→ **Task brief**: Exactly the lines from the one with "Nestemäisen typen kone" to the end of the listing must be repeated, both ends included, with nothing added.

→ **Source material**:
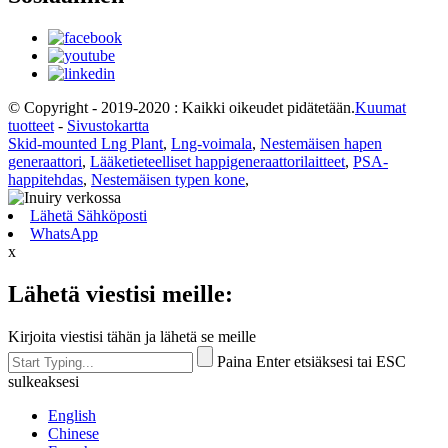
© Copyright - 2019-2020 : Kaikki oikeudet pidätetään.
Kuumat
tuotteet
-
Sivustokartta
Skid-mounted Lng Plant
,
Lng-voimala
,
Nestemäisen hapen
generaattori
,
Lääketieteelliset happigeneraattorilaitteet
,
PSA-
happitehdas
,
Nestemäisen typen kone
,
Lähetä Sähköposti
WhatsApp
x
Lähetä viestisi meille:
Kirjoita viestisi tähän ja lähetä se meille
Paina Enter etsiäksesi tai ESC
sulkeaksesi
English
Chinese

→ **Task solution**:
Nestemäisen typen kone
,
Lähetä Sähköposti
WhatsApp
x
Lähetä viestisi meille:
Kirjoita viestisi tähän ja lähetä se meille
Paina Enter etsiäksesi tai ESC
sulkeaksesi
English
Chinese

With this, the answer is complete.